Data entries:
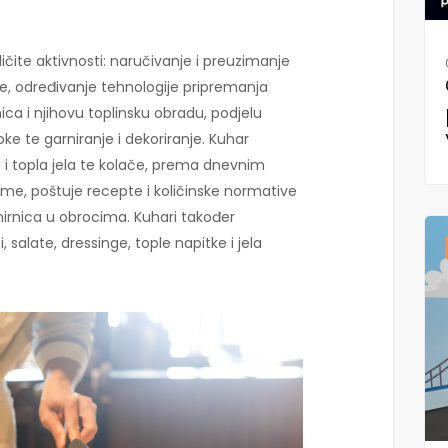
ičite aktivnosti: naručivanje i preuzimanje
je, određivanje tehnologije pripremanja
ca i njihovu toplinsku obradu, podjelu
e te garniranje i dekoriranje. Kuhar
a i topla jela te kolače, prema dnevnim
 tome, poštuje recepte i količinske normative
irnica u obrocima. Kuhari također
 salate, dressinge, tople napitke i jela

...

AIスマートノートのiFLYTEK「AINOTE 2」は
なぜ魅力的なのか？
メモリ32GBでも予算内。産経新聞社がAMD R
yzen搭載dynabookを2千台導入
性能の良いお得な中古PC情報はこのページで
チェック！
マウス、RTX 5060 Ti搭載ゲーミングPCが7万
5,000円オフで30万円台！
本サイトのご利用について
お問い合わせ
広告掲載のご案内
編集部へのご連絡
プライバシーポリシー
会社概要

#### Your assignment:
With the line that has "je, određivanje tehnologije pripremanja" as the first and the line that has "salate, dressinge, tople napitke i jela" as the last, repeat exactly that run of lines above and no more.

#### Solution to the problem:
je, određivanje tehnologije pripremanja
ca i njihovu toplinsku obradu, podjelu
e te garniranje i dekoriranje. Kuhar
a i topla jela te kolače, prema dnevnim
 tome, poštuje recepte i količinske normative
irnica u obrocima. Kuhari također
 salate, dressinge, tople napitke i jela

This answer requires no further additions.